Assigned task :: From the first line of the entries below to the line with "למעשה שמים את מבטחם זה בזה. הם חולקים את", give each line again exactly.

Material provided ::
—————

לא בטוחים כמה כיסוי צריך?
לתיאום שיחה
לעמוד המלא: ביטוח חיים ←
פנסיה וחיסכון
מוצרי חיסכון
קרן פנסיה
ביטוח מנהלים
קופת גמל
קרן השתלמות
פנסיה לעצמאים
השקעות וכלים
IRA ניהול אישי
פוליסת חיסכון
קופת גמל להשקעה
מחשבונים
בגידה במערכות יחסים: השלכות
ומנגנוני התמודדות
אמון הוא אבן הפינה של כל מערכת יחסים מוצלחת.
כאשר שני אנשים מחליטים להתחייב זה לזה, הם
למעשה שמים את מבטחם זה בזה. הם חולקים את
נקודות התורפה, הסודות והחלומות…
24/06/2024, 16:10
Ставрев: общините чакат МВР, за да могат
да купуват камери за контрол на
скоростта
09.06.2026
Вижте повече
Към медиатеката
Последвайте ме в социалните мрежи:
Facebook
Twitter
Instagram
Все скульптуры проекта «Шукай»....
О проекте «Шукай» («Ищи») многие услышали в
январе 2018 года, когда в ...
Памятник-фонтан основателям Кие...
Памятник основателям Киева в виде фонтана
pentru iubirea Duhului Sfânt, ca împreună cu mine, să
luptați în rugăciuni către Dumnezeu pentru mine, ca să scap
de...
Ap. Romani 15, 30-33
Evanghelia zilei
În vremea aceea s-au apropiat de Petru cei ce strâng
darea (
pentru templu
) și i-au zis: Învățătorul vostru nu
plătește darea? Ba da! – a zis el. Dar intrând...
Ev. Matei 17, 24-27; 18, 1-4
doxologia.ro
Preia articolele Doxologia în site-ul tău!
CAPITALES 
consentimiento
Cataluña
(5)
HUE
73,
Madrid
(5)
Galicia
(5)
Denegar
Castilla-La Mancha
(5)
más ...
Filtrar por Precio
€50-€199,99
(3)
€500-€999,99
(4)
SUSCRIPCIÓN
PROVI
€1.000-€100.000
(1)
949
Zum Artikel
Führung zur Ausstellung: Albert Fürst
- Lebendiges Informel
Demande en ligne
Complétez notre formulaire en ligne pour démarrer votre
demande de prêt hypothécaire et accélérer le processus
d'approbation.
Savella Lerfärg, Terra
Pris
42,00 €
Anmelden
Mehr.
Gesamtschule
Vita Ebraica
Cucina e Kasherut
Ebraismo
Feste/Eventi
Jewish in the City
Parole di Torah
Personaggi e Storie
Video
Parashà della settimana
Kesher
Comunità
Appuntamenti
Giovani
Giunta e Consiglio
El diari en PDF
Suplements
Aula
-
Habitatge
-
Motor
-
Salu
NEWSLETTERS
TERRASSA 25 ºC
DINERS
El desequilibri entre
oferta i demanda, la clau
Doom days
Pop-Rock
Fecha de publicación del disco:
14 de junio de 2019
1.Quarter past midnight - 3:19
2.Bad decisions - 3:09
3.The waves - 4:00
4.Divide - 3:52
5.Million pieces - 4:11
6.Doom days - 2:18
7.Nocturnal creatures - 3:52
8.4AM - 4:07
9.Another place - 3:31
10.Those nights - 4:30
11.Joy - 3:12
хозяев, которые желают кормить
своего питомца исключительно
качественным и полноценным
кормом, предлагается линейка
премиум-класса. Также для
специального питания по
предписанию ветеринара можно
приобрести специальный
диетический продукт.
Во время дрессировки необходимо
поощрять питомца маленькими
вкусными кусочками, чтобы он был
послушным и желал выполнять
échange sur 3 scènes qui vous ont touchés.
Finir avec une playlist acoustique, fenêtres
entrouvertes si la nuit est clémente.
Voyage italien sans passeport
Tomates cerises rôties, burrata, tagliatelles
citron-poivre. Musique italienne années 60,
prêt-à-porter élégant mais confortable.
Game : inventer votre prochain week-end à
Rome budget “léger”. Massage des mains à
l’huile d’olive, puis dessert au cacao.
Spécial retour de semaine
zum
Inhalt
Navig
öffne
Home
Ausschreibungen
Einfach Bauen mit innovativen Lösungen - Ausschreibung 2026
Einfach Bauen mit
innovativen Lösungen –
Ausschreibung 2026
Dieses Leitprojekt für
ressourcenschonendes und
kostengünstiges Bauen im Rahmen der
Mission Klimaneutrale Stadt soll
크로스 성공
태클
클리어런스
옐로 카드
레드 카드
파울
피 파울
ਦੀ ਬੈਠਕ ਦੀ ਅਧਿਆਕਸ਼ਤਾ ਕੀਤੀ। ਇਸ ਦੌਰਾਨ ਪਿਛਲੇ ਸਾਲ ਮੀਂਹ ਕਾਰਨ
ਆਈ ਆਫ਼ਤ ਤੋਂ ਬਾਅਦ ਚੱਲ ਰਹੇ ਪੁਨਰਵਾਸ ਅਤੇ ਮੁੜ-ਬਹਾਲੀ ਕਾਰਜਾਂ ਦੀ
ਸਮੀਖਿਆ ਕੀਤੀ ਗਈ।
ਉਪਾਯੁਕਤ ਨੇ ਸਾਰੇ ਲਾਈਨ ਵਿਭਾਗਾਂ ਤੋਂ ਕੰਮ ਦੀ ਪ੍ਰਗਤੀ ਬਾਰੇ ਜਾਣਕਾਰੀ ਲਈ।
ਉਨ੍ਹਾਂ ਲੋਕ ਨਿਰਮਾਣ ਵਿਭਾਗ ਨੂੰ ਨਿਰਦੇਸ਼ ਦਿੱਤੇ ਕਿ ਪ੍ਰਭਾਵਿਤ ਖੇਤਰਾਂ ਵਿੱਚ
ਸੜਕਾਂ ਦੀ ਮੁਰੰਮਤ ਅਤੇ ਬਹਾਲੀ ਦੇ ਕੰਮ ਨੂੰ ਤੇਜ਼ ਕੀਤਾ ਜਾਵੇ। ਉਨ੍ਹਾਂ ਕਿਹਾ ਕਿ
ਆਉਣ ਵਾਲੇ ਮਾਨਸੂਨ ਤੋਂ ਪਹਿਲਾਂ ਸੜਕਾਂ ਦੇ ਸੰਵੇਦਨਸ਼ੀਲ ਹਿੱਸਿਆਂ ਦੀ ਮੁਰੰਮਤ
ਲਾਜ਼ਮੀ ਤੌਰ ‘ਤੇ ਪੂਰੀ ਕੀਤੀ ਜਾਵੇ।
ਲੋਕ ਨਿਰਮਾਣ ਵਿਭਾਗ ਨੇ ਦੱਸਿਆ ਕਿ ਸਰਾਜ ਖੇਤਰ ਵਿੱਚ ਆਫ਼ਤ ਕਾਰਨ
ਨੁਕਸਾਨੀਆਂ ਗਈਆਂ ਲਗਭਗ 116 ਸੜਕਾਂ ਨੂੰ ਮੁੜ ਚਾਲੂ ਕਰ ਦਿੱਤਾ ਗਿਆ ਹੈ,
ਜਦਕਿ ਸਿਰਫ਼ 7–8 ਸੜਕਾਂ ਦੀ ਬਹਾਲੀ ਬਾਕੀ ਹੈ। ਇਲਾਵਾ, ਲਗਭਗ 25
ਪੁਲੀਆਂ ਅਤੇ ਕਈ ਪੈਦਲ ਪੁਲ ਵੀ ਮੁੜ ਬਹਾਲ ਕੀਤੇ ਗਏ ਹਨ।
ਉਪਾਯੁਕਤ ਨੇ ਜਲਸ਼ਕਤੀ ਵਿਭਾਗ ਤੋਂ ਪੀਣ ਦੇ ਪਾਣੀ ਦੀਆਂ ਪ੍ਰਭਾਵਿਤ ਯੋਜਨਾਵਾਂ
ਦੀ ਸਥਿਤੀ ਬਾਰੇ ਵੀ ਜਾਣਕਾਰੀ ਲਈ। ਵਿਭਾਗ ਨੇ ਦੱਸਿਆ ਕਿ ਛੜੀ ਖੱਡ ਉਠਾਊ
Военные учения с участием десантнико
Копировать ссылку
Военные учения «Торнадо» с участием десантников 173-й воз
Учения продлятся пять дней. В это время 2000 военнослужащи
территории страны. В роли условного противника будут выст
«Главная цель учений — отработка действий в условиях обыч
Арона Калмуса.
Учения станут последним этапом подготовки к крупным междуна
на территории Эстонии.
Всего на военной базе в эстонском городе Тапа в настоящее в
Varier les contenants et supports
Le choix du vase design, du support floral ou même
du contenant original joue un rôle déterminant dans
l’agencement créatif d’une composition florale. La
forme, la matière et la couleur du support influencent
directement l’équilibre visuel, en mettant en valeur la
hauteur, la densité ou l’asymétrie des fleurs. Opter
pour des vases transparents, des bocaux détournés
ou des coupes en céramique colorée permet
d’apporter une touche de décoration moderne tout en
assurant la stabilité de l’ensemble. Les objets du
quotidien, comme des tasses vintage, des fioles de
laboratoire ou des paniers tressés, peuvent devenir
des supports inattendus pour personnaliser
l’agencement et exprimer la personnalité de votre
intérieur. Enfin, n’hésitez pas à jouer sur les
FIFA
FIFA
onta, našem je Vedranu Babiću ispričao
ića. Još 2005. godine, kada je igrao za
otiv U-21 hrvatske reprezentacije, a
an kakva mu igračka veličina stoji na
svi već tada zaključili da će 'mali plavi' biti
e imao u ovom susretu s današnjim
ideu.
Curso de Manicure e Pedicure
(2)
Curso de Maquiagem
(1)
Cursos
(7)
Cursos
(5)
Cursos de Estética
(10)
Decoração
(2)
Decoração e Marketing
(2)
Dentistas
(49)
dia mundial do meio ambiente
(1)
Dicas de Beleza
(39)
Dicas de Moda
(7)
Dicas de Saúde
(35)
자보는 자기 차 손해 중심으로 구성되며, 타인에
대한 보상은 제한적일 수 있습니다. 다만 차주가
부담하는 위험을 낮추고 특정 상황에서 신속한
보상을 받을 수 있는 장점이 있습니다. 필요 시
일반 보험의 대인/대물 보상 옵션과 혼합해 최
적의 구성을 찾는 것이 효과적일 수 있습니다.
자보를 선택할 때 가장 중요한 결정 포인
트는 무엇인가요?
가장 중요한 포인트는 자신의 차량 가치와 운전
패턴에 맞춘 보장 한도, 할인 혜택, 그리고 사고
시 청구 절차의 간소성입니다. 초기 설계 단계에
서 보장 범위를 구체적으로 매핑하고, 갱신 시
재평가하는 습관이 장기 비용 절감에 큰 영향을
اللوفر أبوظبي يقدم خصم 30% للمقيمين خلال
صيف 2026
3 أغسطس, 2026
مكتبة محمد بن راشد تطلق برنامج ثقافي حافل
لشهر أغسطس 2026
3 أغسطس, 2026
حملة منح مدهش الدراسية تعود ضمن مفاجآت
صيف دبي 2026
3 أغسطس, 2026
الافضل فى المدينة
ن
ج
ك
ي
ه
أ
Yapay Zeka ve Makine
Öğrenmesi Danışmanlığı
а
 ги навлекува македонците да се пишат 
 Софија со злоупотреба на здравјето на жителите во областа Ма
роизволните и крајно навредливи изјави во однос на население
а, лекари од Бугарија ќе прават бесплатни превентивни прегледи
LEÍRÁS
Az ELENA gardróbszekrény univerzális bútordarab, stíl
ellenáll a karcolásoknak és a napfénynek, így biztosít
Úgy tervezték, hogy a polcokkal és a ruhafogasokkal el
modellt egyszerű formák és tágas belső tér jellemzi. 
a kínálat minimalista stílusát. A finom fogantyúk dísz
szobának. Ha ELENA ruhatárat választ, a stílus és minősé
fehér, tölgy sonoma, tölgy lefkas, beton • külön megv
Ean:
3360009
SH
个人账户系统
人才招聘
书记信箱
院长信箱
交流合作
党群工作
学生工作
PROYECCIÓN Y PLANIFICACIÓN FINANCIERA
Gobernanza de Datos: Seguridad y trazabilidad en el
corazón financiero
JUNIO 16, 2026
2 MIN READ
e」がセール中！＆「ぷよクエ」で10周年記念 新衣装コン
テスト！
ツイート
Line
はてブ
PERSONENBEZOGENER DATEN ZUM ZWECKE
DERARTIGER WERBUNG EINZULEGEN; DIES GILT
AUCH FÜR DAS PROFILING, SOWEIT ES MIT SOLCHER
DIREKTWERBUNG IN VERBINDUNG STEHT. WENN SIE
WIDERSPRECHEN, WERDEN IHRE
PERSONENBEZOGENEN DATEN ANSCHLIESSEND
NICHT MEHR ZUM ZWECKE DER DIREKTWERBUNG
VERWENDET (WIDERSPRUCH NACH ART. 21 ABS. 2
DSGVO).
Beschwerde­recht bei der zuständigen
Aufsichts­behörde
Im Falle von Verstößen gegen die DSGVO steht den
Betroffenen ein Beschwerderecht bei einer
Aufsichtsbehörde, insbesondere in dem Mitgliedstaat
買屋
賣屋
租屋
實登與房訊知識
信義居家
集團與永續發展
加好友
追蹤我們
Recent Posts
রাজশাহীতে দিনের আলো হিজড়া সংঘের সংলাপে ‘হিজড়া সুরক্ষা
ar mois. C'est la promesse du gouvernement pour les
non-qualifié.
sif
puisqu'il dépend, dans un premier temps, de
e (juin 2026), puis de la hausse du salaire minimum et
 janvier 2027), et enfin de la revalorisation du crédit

—————

Output of the task ::
לא בטוחים כמה כיסוי צריך?
לתיאום שיחה
לעמוד המלא: ביטוח חיים ←
פנסיה וחיסכון
מוצרי חיסכון
קרן פנסיה
ביטוח מנהלים
קופת גמל
קרן השתלמות
פנסיה לעצמאים
השקעות וכלים
IRA ניהול אישי
פוליסת חיסכון
קופת גמל להשקעה
מחשבונים
בגידה במערכות יחסים: השלכות
ומנגנוני התמודדות
אמון הוא אבן הפינה של כל מערכת יחסים מוצלחת.
כאשר שני אנשים מחליטים להתחייב זה לזה, הם
למעשה שמים את מבטחם זה בזה. הם חולקים את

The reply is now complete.